Lobbying by real estate investment trusts (REITs) and infrastructure investment trusts (InvITs) to rollback tax on distributions in the form of capital repayment has paid off to some extent.
In one of the major amendments to the Finance Bill 2023, passed on Friday, the tax impact on REITs and InvITs was softened with only a portion of such distributions being taxed in the hands of investors.
Budget proposal
On February 1, the Budget had proposed taxing such distributions in their entirety, at the marginal tax rates in the hands of unitholders. REITs and InvITs make distributions to their unit-holders in the form of interest, dividends, and rental all of which are pass-throughs and are taxed in the hands of unit-holders. A fourth way through return of capital were neither taxed in the hands of the trusts nor the unit-holders.

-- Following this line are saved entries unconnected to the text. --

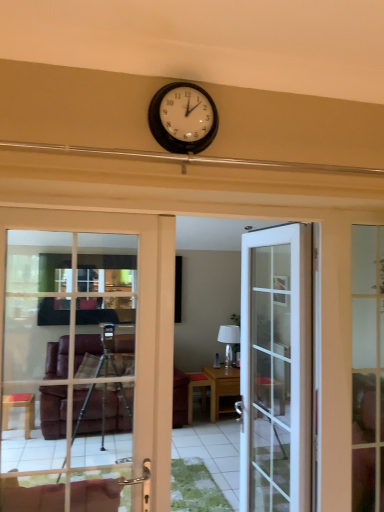 Question: Is white glass door at left, the second door positioned from the right, not close to matte black clock at upper center?

Choices:
 (A) no
 (B) yes

Answer: (A)

Question: Does white glass door at left, which is the first door in left-to-right order, appear on the left side of matte black clock at upper center?

Choices:
 (A) no
 (B) yes

Answer: (B)

Question: Is white glass door at left, which is the first door in left-to-right order, in contact with matte black clock at upper center?

Choices:
 (A) yes
 (B) no

Answer: (B)

Question: Does white glass door at left, which is the second door in back-to-front order, come in front of matte black clock at upper center?

Choices:
 (A) yes
 (B) no

Answer: (B)

Question: Is white glass door at left, acting as the 1th door starting from the front, at the right side of matte black clock at upper center?

Choices:
 (A) yes
 (B) no

Answer: (B)

Question: Does white glass door at left, the second door positioned from the right, have a greater width compared to matte black clock at upper center?

Choices:
 (A) yes
 (B) no

Answer: (A)

Question: Is matte glass door at right positioned with its back to white glass door at left, acting as the 1th door starting from the front?

Choices:
 (A) yes
 (B) no

Answer: (B)

Question: Can you confirm if matte glass door at right is thinner than white glass door at left, which is the second door in back-to-front order?

Choices:
 (A) no
 (B) yes

Answer: (B)

Question: Is matte glass door at right smaller than white glass door at left, which is the first door in left-to-right order?

Choices:
 (A) no
 (B) yes

Answer: (B)

Question: From a real-world perspective, is matte glass door at right on white glass door at left, which is the second door in back-to-front order?

Choices:
 (A) no
 (B) yes

Answer: (A)

Question: Is the surface of matte glass door at right in direct contact with white glass door at left, the second door positioned from the right?

Choices:
 (A) yes
 (B) no

Answer: (B)

Question: From the image's perspective, is matte glass door at right beneath white glass door at left, acting as the 1th door starting from the front?

Choices:
 (A) yes
 (B) no

Answer: (A)

Question: Can you confirm if wooden table at center, placed as the second table when sorted from right to left, is wider than white glossy lamp at center?

Choices:
 (A) yes
 (B) no

Answer: (A) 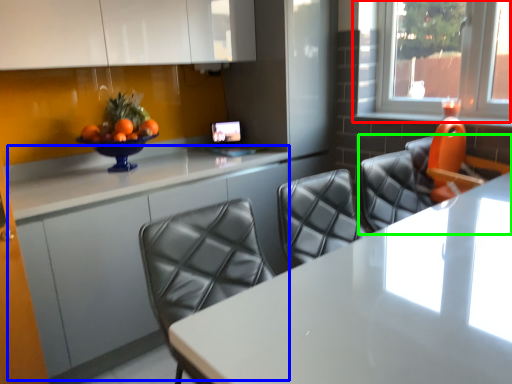 Question: Considering the real-world distances, which object is farthest from window (highlighted by a red box)? counter (highlighted by a blue box) or chair (highlighted by a green box)?

Choices:
 (A) counter
 (B) chair

Answer: (A)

Under the amended laws only a portion of such distributions or a ‘specified sum’ will be taxed. The specified sum is arrived at after taking out the cost of acquisition from the distributed amount.
If a REIT or InvIT had an issue price of ₹100 and in 2024, the amount distributed (as capital repayment) was ₹20, there will be no tax on this since it is lower than the issue price. If in future the trust’s cumulative distribution becomes ₹110, then ₹10 is taxed in the hands of the unitholder. If in the subsequent year the amount increases to ₹130, then tax will be on ₹20, since tax has already been paid on ₹10 in the previous year.
Tax treatment
Embassy Office Parks REIT, which pays out about 40 per cent of its distribution in the form of repayment of capital, said the modification in tax impact would sustain the attractiveness of REITs as an asset class. “We welcome the recent announcement clarifying the tax treatment for the amortisation of SPV debt component,” said Vikaash Khdloya CEO, Embassy REIT.
Dinesh Kanabar, CEO, Dhruva Advisors, said that while the amendment of taxing only the upside over and above the cost of the units, where no redemption is involved, was welcome the industry’s expectations that it would be treated as long-term capital gains and not other income had not found favour. He said the sector had made multiple representations on this.
A similar view was echoed by Harsh Shah, CEO, IndiGrid. “In-sync with the spirit of the distribution methodology, the adjustment of capital repayment’ component of the distribution per unit against cost of acquisition will help in bringing the much-needed clarity on taxability of distributions,” he said.
But, he added that alignment to the LTCG treatment for business trusts, concurrent with equity instruments, would have been better in increasing liquidity and mobilising greater capital in the Indian infrastructure sector.